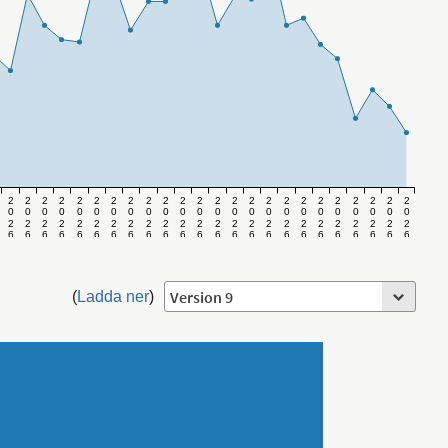
2
2
2
2
2
2
2
2
2
2
2
2
2
2
2
2
2
2
2
2
2
2
2
2
0
0
0
0
0
0
0
0
0
0
0
0
0
0
0
0
0
0
0
0
0
0
0
0
2
2
2
2
2
2
2
2
2
2
2
2
2
2
2
2
2
2
2
2
2
2
2
2
6
6
6
6
6
6
6
6
6
6
6
6
6
6
6
6
6
6
6
6
6
6
6
6
v
v
v
v
v
v
v
v
v
v
v
v
v
v
v
v
v
v
v
v
v
v
v
v
.
.
.
.
.
.
.
.
.
.
.
.
.
.
.
.
.
.
.
.
.
.
.
.
8
9
1
1
1
1
1
1
1
1
1
1
2
2
2
2
2
2
2
2
2
2
3
3
0
1
2
3
4
5
6
7
8
9
0
1
2
3
4
5
6
7
8
9
0
1
(
Ladda ner
)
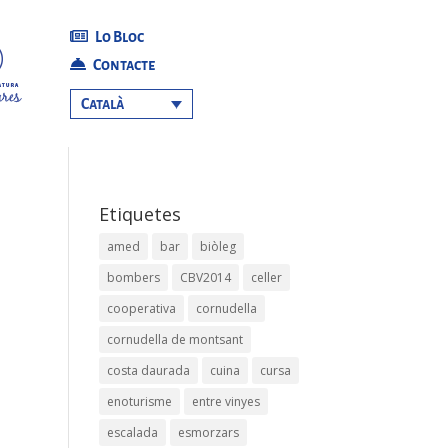
Lo Bloc
Contacte
Català
Etiquetes
amed
bar
biòleg
bombers
CBV2014
celler
cooperativa
cornudella
cornudella de montsant
costa daurada
cuina
cursa
enoturisme
entre vinyes
escalada
esmorzars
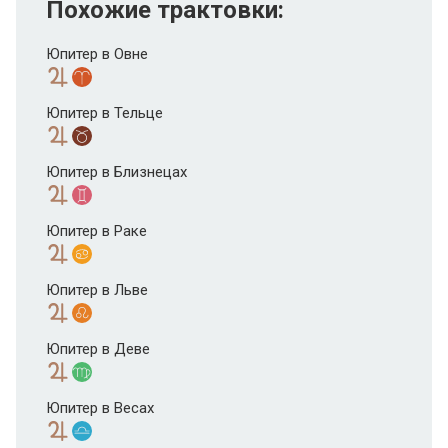
Похожие трактовки:
Юпитер в Овне
Юпитер в Тельце
Юпитер в Близнецах
Юпитер в Раке
Юпитер в Льве
Юпитер в Деве
Юпитер в Весах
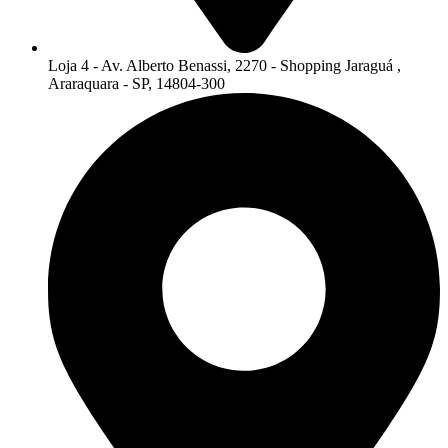
Loja 4 - Av. Alberto Benassi, 2270 - Shopping Jaraguá ,
Araraquara - SP, 14804-300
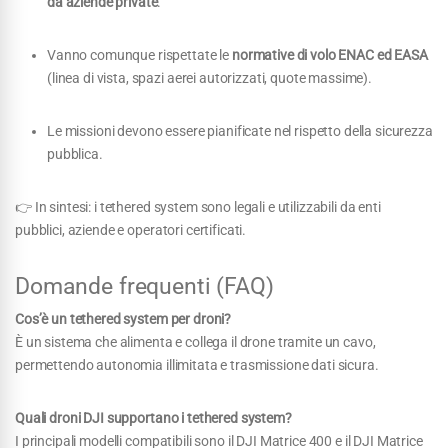
da aziende private
.
Vanno comunque rispettate le
normative di volo ENAC ed EASA
(linea di vista, spazi aerei autorizzati, quote massime).
Le missioni devono essere pianificate nel rispetto della sicurezza
pubblica.
👉 In sintesi: i tethered system sono legali e utilizzabili da enti
pubblici, aziende e operatori certificati.
Domande frequenti (FAQ)
Cos’è un tethered system per droni?
È un sistema che alimenta e collega il drone tramite un cavo,
permettendo autonomia illimitata e trasmissione dati sicura.
Quali droni DJI supportano i tethered system?
I principali modelli compatibili sono il DJI Matrice 400 e il DJI Matrice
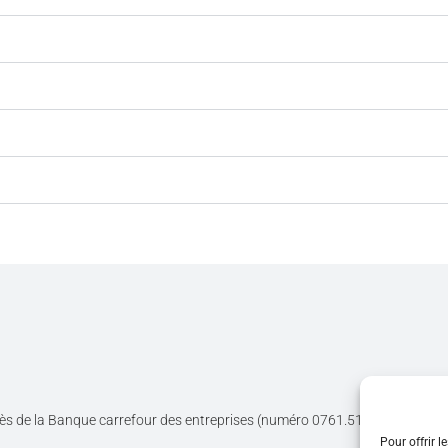
près de la Banque carrefour des entreprises (numéro 0761.516.118) et inscr
Pour offrir l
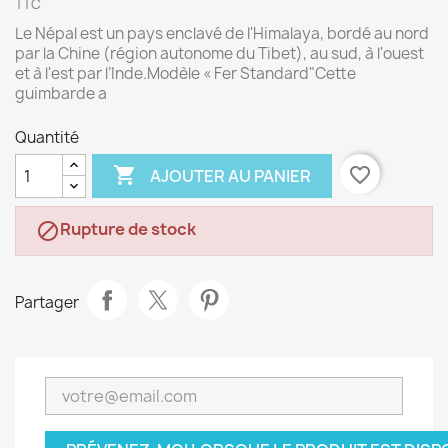
TTC
Le Népal est un pays enclavé de l'Himalaya, bordé au nord
par la Chine (région autonome du Tibet), au sud, à l'ouest
et à l'est par l’Inde.Modèle « Fer Standard"Cette
guimbarde a
Quantité

favorite_border
AJOUTER AU PANIER
Rupture de stock

Partager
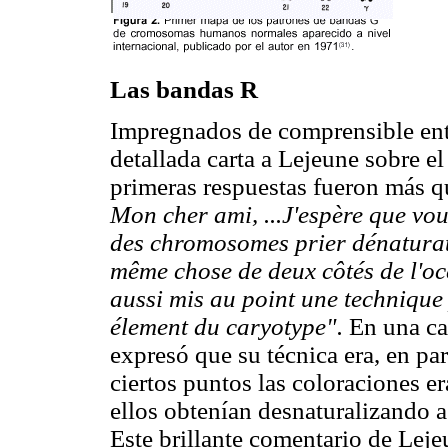
Las bandas R
Impregnados de comprensible ent
detallada carta a Lejeune sobre e
primeras respuestas fueron más q
Mon cher ami, ...J'espère que vou
des chromosomes prier dénaturati
même chose de deux côtés de l'océ
aussi mis au point une technique
élement du caryotype".
En una car
expresó que su técnica era, en pa
ciertos puntos las coloraciones 
ellos obtenían desnaturalizando 
Este brillante comentario de Leje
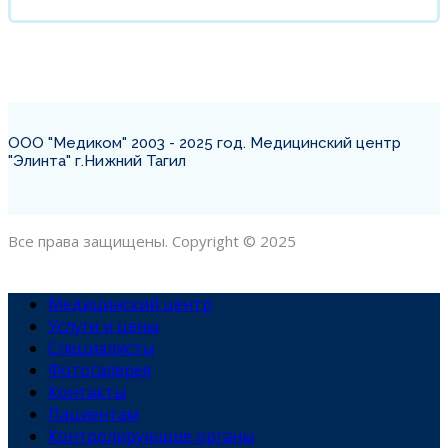
ООО "Медиком" 2003 - 2025 год. Медицинский центр
"Элинта" г.Нижний Тагил
Все права защищены. Copyright © 2025
Медицинский центр
Услуги и цены
Специалисты
Фотогалерея
Контакты
Пациентам
Контролирующие органы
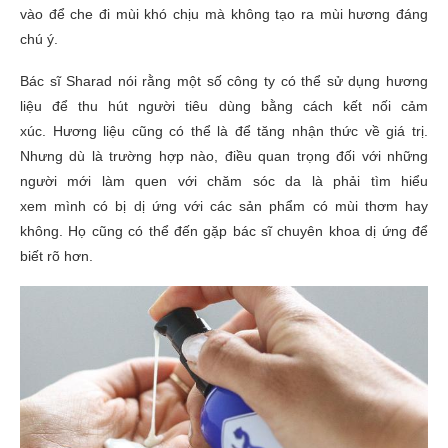
vào để che đi mùi khó chịu mà không tạo ra mùi hương đáng
chú ý.
Bác sĩ
Sharad nói rằng một số công ty có thể sử dụng
hương
liệu
để thu hút người tiêu dùng bằng cách kết nối cảm
xúc.
Hương liệu
cũng có thể là để tăng nhận thức về giá trị.
Nhưng dù là trường hợp nào, điều quan trọng đối với những
người mới làm quen với chăm sóc da là phải tìm hiểu
xem
mình
có bị dị ứng với các sản phẩm có mùi thơm hay
không. Họ cũng có thể đến gặp bác sĩ chuyên khoa dị ứng để
biết rõ hơn.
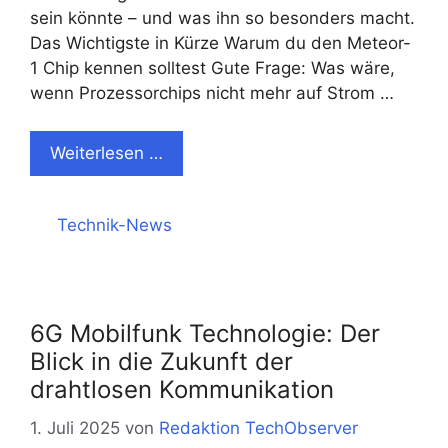
sein könnte – und was ihn so besonders macht.
Das Wichtigste in Kürze Warum du den Meteor-
1 Chip kennen solltest Gute Frage: Was wäre,
wenn Prozessorchips nicht mehr auf Strom …
Weiterlesen …
Kategorien
Technik-News
6G Mobilfunk Technologie: Der
Blick in die Zukunft der
drahtlosen Kommunikation
1. Juli 2025
von
Redaktion TechObserver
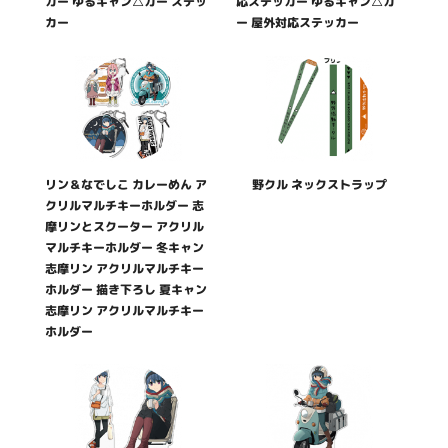
カー ゆるキャン△カー ステッ
応ステッカー ゆるキャン△カ
カー
ー 屋外対応ステッカー
リン＆なでしこ カレーめん ア
野クル ネックストラップ
クリルマルチキーホルダー 志
摩リンとスクーター アクリル
マルチキーホルダー 冬キャン
志摩リン アクリルマルチキー
ホルダー 描き下ろし 夏キャン
志摩リン アクリルマルチキー
ホルダー
ニュース
グッズ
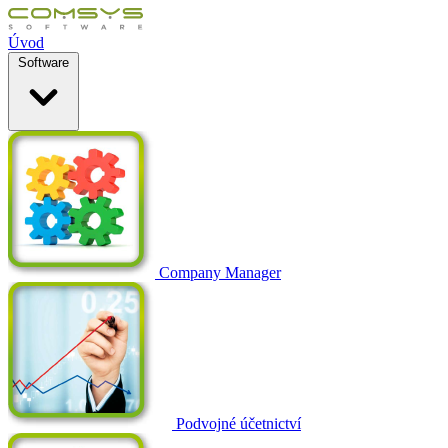
Úvod
Software
Company Manager
Podvojné účetnictví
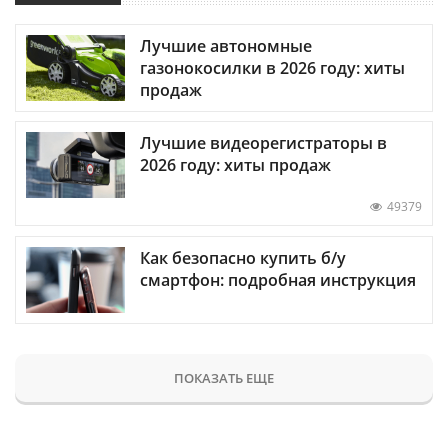
Лучшие автономные
газонокосилки в 2026 году: хиты
продаж
Лучшие видеорегистраторы в
2026 году: хиты продаж
49379
Как безопасно купить б/у
смартфон: подробная инструкция
ПОКАЗАТЬ ЕЩЕ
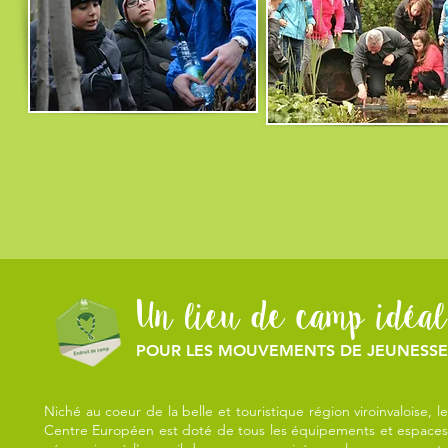
Un lieu de camp idéal
POUR LES MOUVEMENTS DE JEUNESSE
Niché au coeur de la belle et touristique région viroinvaloise, le
Centre Européen est doté de tous les équipements et espaces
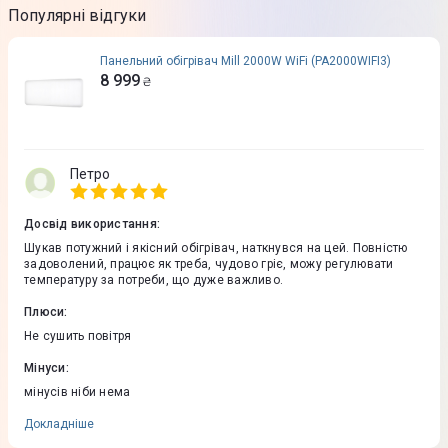
Популярні відгуки
Панельний обігрівач Mill 2000W WiFi (PA2000WIFI3)
8 999
₴
Петро
Досвід використання
:
Шукав потужний і якісний обігрівач, наткнувся на цей. Повністю
задоволений, працює як треба, чудово гріє, можу регулювати
температуру за потреби, що дуже важливо.
Плюси
:
Не сушить повітря
Мінуси
:
мінусів ніби нема
Докладніше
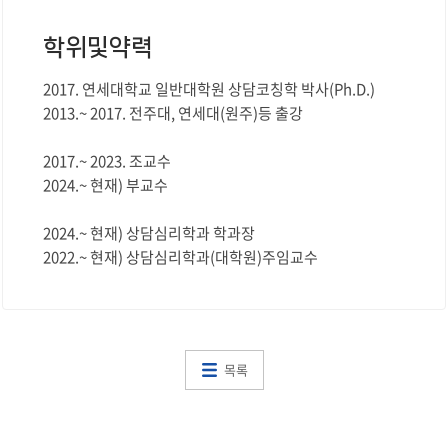
학위및약력
2017. 연세대학교 일반대학원 상담코칭학 박사(Ph.D.)
2013.~ 2017. 전주대, 연세대(원주)등 출강
2017.~ 2023. 조교수
2024.~ 현재) 부교수
2024.~ 현재) 상담심리학과 학과장
2022.~ 현재) 상담심리학과(대학원)주임교수
목록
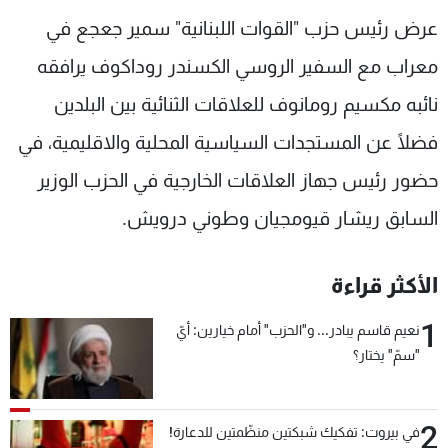
شاهد البرامج
عرض رئيس حزب "القوات اللبنانية" سمير جعجع في
الترددات
معراب مع السفير الروسي الكسندر روداكوف يرافقه
نائبه مكسيم رومانوف للعلاقات الثنائية بين البلدين
عن MTV
وظائف
الإنـتـاج
تواصل معنا
فضلًا عن المستجدات السياسية المحلية والاقليمية، في
لاعلاناتكم
شروط الإسـتخدام
حضور رئيس جهاز العلاقات الخارجية في الحزب الوزير
سياسة الخصوصية
السابق ريشار قيومجيان وطوني درويش.
الأكثر قراءة
1
نعيم قاسم يبادر... و"الحزب" أمام خيارين: أيّ
"سمّ" يختار؟
2
في بيروت: تفكيك شبكتين منظّمتين للدعارة!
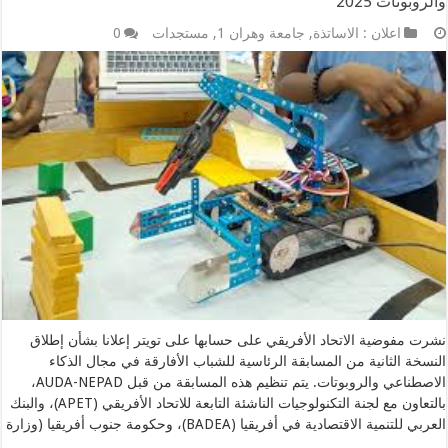
والروبوتات 2025
اعلان : الاساتذة
,
جامعة وهران 1
,
مستجدات
0
نشرت مفوضية الاتحاد الأفريقي على حسابها على تويتر إعلانا بشأن إطلاق
النسخة الثانية من المسابقة الرئاسية للشباب الأفارقة في مجال الذكاء
الاصطناعي والروبوتات. يتم تنظيم هذه المسابقة من قبل AUDA-NEPAD،
بالتعاون مع لجنة التكنولوجيات الناشئة التابعة للاتحاد الأفريقي (APET)، والبنك
العربي للتنمية الاقتصادية في أفريقيا (BADEA)، وحكومة جنوب أفريقيا (وزارة
…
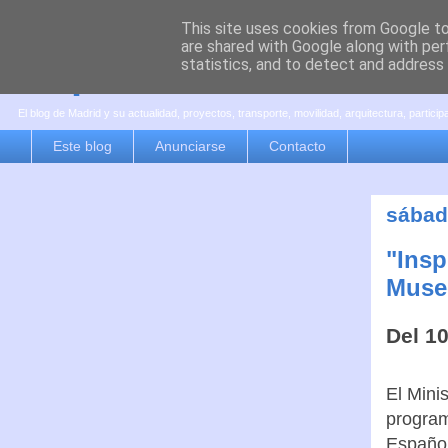
This site uses cookies from Google to 
are shared with Google along with per
es por madrid
statistics, and to detect and address
El blog de Madrid y su actualidad, proyectos, transporte, movilidad, arquitectura, partici
Este blog
Anunciarse
Contacto
sábad
"Insp
Museo
Del 10
El Mini
program
Español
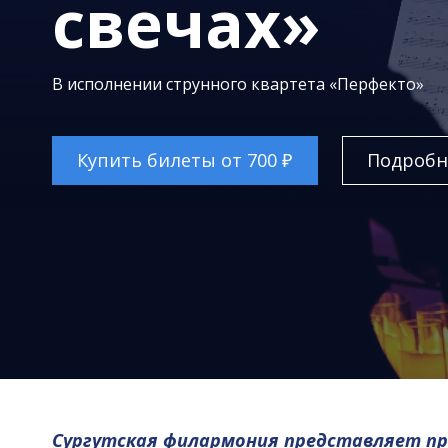
свечах»
В исполнении струнного квартета «Перфекто»
Купить билеты от 700 ₽
Подробн
Сургутская филармония представляет п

==========

◆ **Directions for this task**
Please show all lines from the entries that contain the word "상담심리학과".

◆ **Answer box**
2024.~ 현재) 상담심리학과 학과장
2022.~ 현재) 상담심리학과(대학원)주임교수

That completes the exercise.